> WHAT YOU ARE ASKED TO DO
Check each line below for the word "giudizi", and copy those that have it.

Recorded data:
▼▼▼
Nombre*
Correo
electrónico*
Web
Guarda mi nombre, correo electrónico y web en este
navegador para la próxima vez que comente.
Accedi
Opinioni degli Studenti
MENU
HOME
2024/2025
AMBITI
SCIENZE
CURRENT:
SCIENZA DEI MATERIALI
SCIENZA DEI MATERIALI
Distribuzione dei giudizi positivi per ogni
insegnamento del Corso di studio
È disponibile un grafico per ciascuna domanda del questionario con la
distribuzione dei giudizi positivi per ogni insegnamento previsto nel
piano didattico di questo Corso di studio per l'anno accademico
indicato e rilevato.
▲▲▲
▼▼▼
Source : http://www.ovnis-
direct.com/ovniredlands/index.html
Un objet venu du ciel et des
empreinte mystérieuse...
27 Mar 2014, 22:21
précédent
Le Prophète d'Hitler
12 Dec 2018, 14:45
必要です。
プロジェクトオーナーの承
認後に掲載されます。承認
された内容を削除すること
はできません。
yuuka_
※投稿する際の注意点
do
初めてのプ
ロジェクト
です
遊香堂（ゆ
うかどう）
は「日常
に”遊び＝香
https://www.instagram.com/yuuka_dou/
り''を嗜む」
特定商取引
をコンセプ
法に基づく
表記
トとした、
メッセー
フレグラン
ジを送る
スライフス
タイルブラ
▲▲▲
▼▼▼
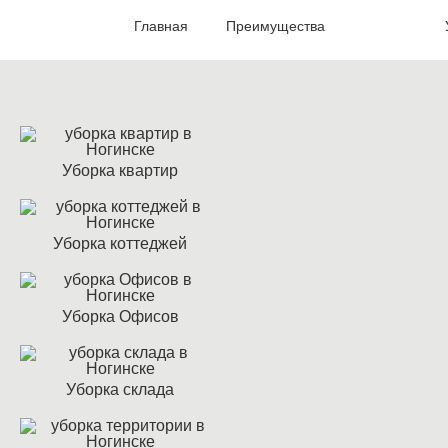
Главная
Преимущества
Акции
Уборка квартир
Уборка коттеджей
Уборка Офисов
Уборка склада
▲▲▲
> SOLUTION FOR THIS PROBLEM
Distribuzione dei giudizi positivi per ogni
distribuzione dei giudizi positivi per ogni insegnamento previsto nel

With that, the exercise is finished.